══ Information

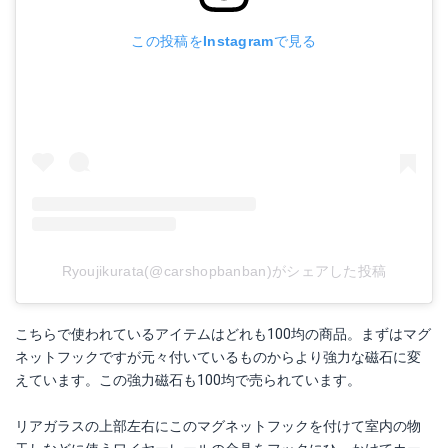
この投稿をInstagramで見る
Ryoujikurata(@carshopbanban)がシェアした投稿
こちらで使われているアイテムはどれも100均の商品。まずはマグ
ネットフックですが元々付いているものからより強力な磁石に変
えています。この強力磁石も100均で売られています。
リアガラスの上部左右にこのマグネットフックを付けて室内の物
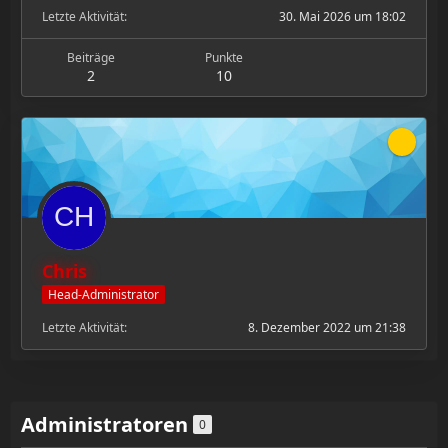
Letzte Aktivität
30. Mai 2026 um 18:02
Beiträge
Punkte
2
10
Chris
Head-Administrator
Letzte Aktivität
8. Dezember 2022 um 21:38
Administratoren
0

════

What is needed:
Could you reproduce exactly, and only, the lines from the one containing "Ryoujikurata(@carshopbanban)がシェアした投稿" through the end of the records above, both included, while leaving out the pictures?

Answer box:
Ryoujikurata(@carshopbanban)がシェアした投稿
こちらで使われているアイテムはどれも100均の商品。まずはマグ
ネットフックですが元々付いているものからより強力な磁石に変
えています。この強力磁石も100均で売られています。
リアガラスの上部左右にこのマグネットフックを付けて室内の物
Letzte Aktivität
30. Mai 2026 um 18:02
Beiträge
Punkte
2
10
Chris
Head-Administrator
Letzte Aktivität
8. Dezember 2022 um 21:38
Administratoren
0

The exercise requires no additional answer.